## SUPPLIED INFORMATION

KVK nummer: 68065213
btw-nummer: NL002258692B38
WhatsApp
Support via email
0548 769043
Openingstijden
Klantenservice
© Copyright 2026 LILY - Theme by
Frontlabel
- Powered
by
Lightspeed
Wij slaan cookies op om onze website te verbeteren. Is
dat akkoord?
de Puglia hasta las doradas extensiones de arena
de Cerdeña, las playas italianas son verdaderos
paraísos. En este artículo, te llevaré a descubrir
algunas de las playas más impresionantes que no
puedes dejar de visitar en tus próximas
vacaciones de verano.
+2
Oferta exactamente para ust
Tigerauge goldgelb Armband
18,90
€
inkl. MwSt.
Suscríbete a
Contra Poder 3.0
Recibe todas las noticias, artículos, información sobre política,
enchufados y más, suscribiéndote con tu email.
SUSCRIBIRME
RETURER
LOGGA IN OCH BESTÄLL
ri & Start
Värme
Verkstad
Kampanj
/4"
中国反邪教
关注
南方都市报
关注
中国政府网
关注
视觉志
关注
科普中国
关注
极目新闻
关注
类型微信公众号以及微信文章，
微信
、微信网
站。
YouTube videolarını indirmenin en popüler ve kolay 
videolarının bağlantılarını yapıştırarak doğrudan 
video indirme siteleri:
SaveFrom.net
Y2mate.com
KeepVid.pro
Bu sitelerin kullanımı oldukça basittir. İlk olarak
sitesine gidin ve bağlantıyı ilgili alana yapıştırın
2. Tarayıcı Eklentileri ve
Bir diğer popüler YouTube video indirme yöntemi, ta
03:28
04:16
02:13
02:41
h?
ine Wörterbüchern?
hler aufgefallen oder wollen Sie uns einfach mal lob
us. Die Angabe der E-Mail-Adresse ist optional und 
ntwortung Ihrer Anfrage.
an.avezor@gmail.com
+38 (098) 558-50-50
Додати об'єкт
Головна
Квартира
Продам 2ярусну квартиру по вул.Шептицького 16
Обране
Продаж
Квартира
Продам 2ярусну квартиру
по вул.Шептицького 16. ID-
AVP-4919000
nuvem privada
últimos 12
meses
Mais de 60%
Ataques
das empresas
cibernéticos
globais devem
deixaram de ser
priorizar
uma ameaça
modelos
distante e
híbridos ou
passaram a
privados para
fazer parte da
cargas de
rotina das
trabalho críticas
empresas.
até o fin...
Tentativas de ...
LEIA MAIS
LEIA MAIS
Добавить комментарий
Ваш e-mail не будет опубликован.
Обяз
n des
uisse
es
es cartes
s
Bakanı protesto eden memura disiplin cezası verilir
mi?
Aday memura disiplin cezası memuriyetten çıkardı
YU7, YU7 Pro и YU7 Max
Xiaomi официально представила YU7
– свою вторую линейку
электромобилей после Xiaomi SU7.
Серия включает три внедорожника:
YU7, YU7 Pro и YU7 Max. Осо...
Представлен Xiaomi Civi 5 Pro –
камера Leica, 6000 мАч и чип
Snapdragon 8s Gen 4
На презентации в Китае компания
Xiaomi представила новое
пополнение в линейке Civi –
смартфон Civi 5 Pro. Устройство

## WORK REQUIRED
Copy each line of the entries exactly.

## ANSWER BELOW
KVK nummer: 68065213
btw-nummer: NL002258692B38
WhatsApp
Support via email
0548 769043
Openingstijden
Klantenservice
© Copyright 2026 LILY - Theme by
Frontlabel
- Powered
by
Lightspeed
Wij slaan cookies op om onze website te verbeteren. Is
dat akkoord?
de Puglia hasta las doradas extensiones de arena
de Cerdeña, las playas italianas son verdaderos
paraísos. En este artículo, te llevaré a descubrir
algunas de las playas más impresionantes que no
puedes dejar de visitar en tus próximas
vacaciones de verano.
+2
Oferta exactamente para ust
Tigerauge goldgelb Armband
18,90
€
inkl. MwSt.
Suscríbete a
Contra Poder 3.0
Recibe todas las noticias, artículos, información sobre política,
enchufados y más, suscribiéndote con tu email.
SUSCRIBIRME
RETURER
LOGGA IN OCH BESTÄLL
ri & Start
Värme
Verkstad
Kampanj
/4"
中国反邪教
关注
南方都市报
关注
中国政府网
关注
视觉志
关注
科普中国
关注
极目新闻
关注
类型微信公众号以及微信文章，
微信
、微信网
站。
YouTube videolarını indirmenin en popüler ve kolay 
videolarının bağlantılarını yapıştırarak doğrudan 
video indirme siteleri:
SaveFrom.net
Y2mate.com
KeepVid.pro
Bu sitelerin kullanımı oldukça basittir. İlk olarak
sitesine gidin ve bağlantıyı ilgili alana yapıştırın
2. Tarayıcı Eklentileri ve
Bir diğer popüler YouTube video indirme yöntemi, ta
03:28
04:16
02:13
02:41
h?
ine Wörterbüchern?
hler aufgefallen oder wollen Sie uns einfach mal lob
us. Die Angabe der E-Mail-Adresse ist optional und 
ntwortung Ihrer Anfrage.
an.avezor@gmail.com
+38 (098) 558-50-50
Додати об'єкт
Головна
Квартира
Продам 2ярусну квартиру по вул.Шептицького 16
Обране
Продаж
Квартира
Продам 2ярусну квартиру
по вул.Шептицького 16. ID-
AVP-4919000
nuvem privada
últimos 12
meses
Mais de 60%
Ataques
das empresas
cibernéticos
globais devem
deixaram de ser
priorizar
uma ameaça
modelos
distante e
híbridos ou
passaram a
privados para
fazer parte da
cargas de
rotina das
trabalho críticas
empresas.
até o fin...
Tentativas de ...
LEIA MAIS
LEIA MAIS
Добавить комментарий
Ваш e-mail не будет опубликован.
Обяз
n des
uisse
es
es cartes
s
Bakanı protesto eden memura disiplin cezası verilir
mi?
Aday memura disiplin cezası memuriyetten çıkardı
YU7, YU7 Pro и YU7 Max
Xiaomi официально представила YU7
– свою вторую линейку
электромобилей после Xiaomi SU7.
Серия включает три внедорожника:
YU7, YU7 Pro и YU7 Max. Осо...
Представлен Xiaomi Civi 5 Pro –
камера Leica, 6000 мАч и чип
Snapdragon 8s Gen 4
На презентации в Китае компания
Xiaomi представила новое
пополнение в линейке Civi –
смартфон Civi 5 Pro. Устройство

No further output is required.